Hinduism - What Is A Upanishad?


The Vedas, the oldest and most authoritative Hindu sacred writings, have a new textual layer.

The literal translation of the term upanishad is "to sit close [a teacher]," but its actual meaning is "hidden instruction." The Upanishads represent a clear departure from the Brahmanas, the Vedic literature that came before them, in which the primary purpose was to give out the precise processes for completing very intricate sacrificial rituals.

In contrast, the Upanishads were more interested in theoretical and abstract issues, such as the basic character of the universe, the essence of the human person, and their interrelation.

The Upanishads come to the conclusion that the universe's essence is an impersonal reality known as Brahman, and that the human being's essence is known as the "Self" (atman).

The unity of Brahman and atman, and hence of the macrocosm and microcosm, is the basic understanding and primary message of the Upanishads.

This identity is one of the most essential Hindu religious beliefs, and it continues to underpin religious thinking today.

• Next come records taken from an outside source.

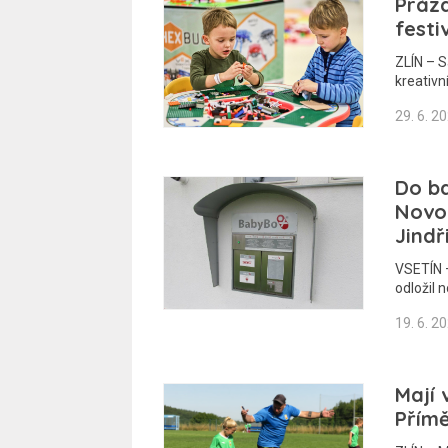
Prázd
festi
ZLÍN – S
kreativn
29. 6. 2
Do ba
Novo
Jindř
VSETÍN –
odložil
19. 6. 2
Mají 
Přímě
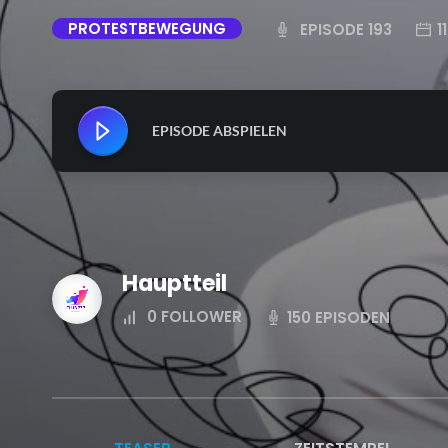
PROTESTBEWEGUNG
EPISODE 193
1
EPISODE ABSPIELEN
Hauptteil
0
FOLLOWER
150 EPISODEN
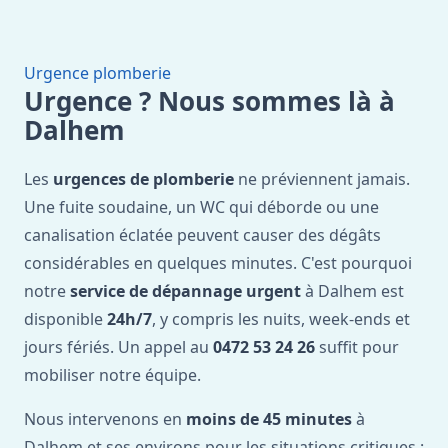
Urgence plomberie
Urgence ? Nous sommes là à
Dalhem
Les
urgences de plomberie
ne préviennent jamais.
Une fuite soudaine, un WC qui déborde ou une
canalisation éclatée peuvent causer des dégâts
considérables en quelques minutes. C'est pourquoi
notre
service de dépannage urgent
à Dalhem est
disponible
24h/7
, y compris les nuits, week-ends et
jours fériés. Un appel au
0472 53 24 26
suffit pour
mobiliser notre équipe.
Nous intervenons en
moins de 45 minutes
à
Dalhem et ses environs pour les situations critiques :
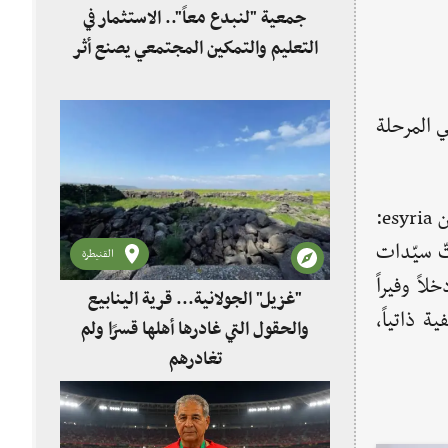
جمعية "لنبدع معاً".. الاستثمار في
التعليم والتمكين المجتمعي يصنع أثر
ان" بالسويداء /1550/ أسرة، وتطور في المرحلة
وفي هذا السياق، يقول "باسل نصر" المدير التنفيذي لمؤسسة "عين الزمان للتنمية الاجتماعية" لموقع مدونة وطن esyria:
ّ سيّدات
القنيطرة
اً وفيراً
"غزيل" الجولانية... قرية الينابيع
 ذاتياً،
والحقول التي غادرها أهلها قسرًا ولم
تغادرهم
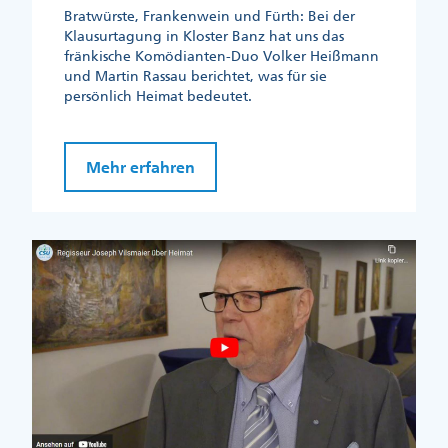
Bratwürste, Frankenwein und Fürth: Bei der
Klausurtagung in Kloster Banz hat uns das
fränkische Komödianten-Duo Volker Heißmann
und Martin Rassau berichtet, was für sie
persönlich Heimat bedeutet.
Mehr erfahren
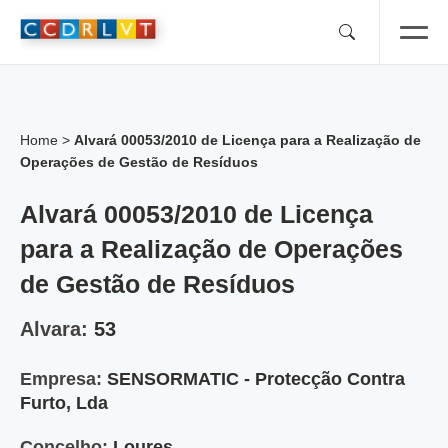
Skip
to
content
Home
>
Alvará 00053/2010 de Licença para a Realização de
Operações de Gestão de Resíduos
Alvará 00053/2010 de Licença
para a Realização de Operações
de Gestão de Resíduos
Alvara:
53
Empresa:
SENSORMATIC - Protecção Contra
Furto, Lda
Concelho:
Loures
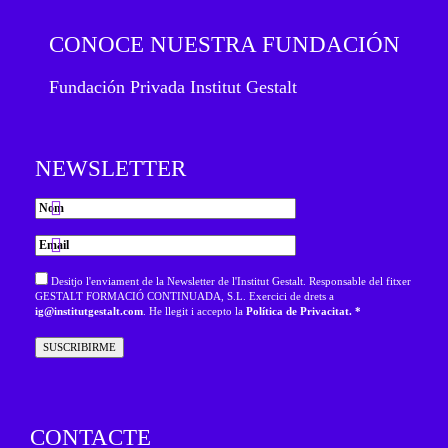
CONOCE NUESTRA FUNDACIÓN
Fundación Privada Institut Gestalt
NEWSLETTER
Desitjo l'enviament de la Newsletter de l'Institut Gestalt. Responsable del fitxer
GESTALT FORMACIÓ CONTINUADA, S.L. Exercici de drets a
ig@institutgestalt.com
. He llegit i accepto la
Política de Privacitat. *
CONTACTE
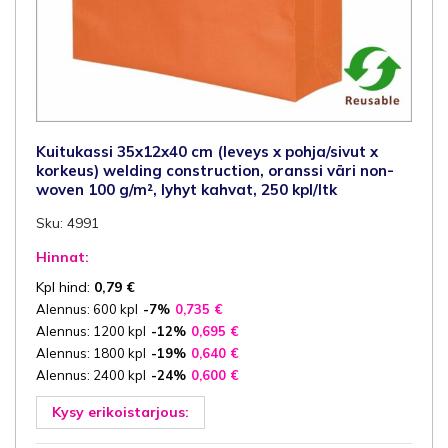
Kuitukassi 35x12x40 cm (leveys x pohja/sivut x
korkeus) welding construction, oranssi väri non-
woven 100 g/m², lyhyt kahvat, 250 kpl/ltk
Sku: 4991
Hinnat:
Kpl hind:
0,79
€
Alennus: 600 kpl
-7%
0,735
€
Alennus: 1200 kpl
-12%
0,695
€
Alennus: 1800 kpl
-19%
0,640
€
Alennus: 2400 kpl
-24%
0,600
€
Kysy erikoistarjous:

Although the later ones were definitely affected by the older ones, the twelve or thirteen oldest upanishads are a collection of individual writings rather than a unified group.

The Brhadaranyaka Upanishad and the Chandogya Upanishad are the two oldest.

Each one is significantly longer than the others put together; it is presented in prose as a series of conversations between great sages; the Sanskrit language is plainly more ancient in them; and the concepts are embryonic and immature.

The Isha, Kena, Katha, Prashna, and Mandukya are later upanishads that are much shorter, written in verse, and have well-developed ideas.

Some of them establish the concept of theism, but it isn't until the Shvetashvatara Upanishad that the Supreme Being is recognized as a deity, in this instance Rudra, in the Shvetashvatara Upanishad that the Supreme Being is identified as a god.

The Upanishads would have been passed down orally from master to student for most of their existence, making it unlikely that they were widely recognized since they would have been hidden and closely guarded teachings.

The Upanishads are significant for the speculative questions they pose, as well as the fact that many of their teachings are still held to be fundamental assumptions in Hindu religious life today: the concept of an eternal Self that gives a being continuous identity; the concept of reincarnation (samsara) commensurate with one's deeds; the concept that some single unifying power lies behind the world's apparent diversity; and the conviction that this can be attained only through individual realization The Upanishads were crucial in the development of Hindu philosophical systems, notably Advaita Vedanta, which shares this overarching stress on inner realization, as works holding the religious authority of the Vedas.

Robert Ernest Hume (trans. ), Thirteen Principal Upanisads, 1965, contains information on the Upanishads themselves.